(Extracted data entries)
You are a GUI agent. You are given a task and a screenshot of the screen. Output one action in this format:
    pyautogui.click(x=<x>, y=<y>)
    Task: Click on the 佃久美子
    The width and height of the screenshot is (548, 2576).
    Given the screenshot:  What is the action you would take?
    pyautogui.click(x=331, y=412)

▶ Exercise instructions: Output each line of the entries exactly, so that nothing is lost.

▶ Result of this exercise:
You are a GUI agent. You are given a task and a screenshot of the screen. Output one action in this format:
    pyautogui.click(x=<x>, y=<y>)
    Task: Click on the 佃久美子
    The width and height of the screenshot is (548, 2576).
    Given the screenshot:  What is the action you would take?
    pyautogui.click(x=331, y=412)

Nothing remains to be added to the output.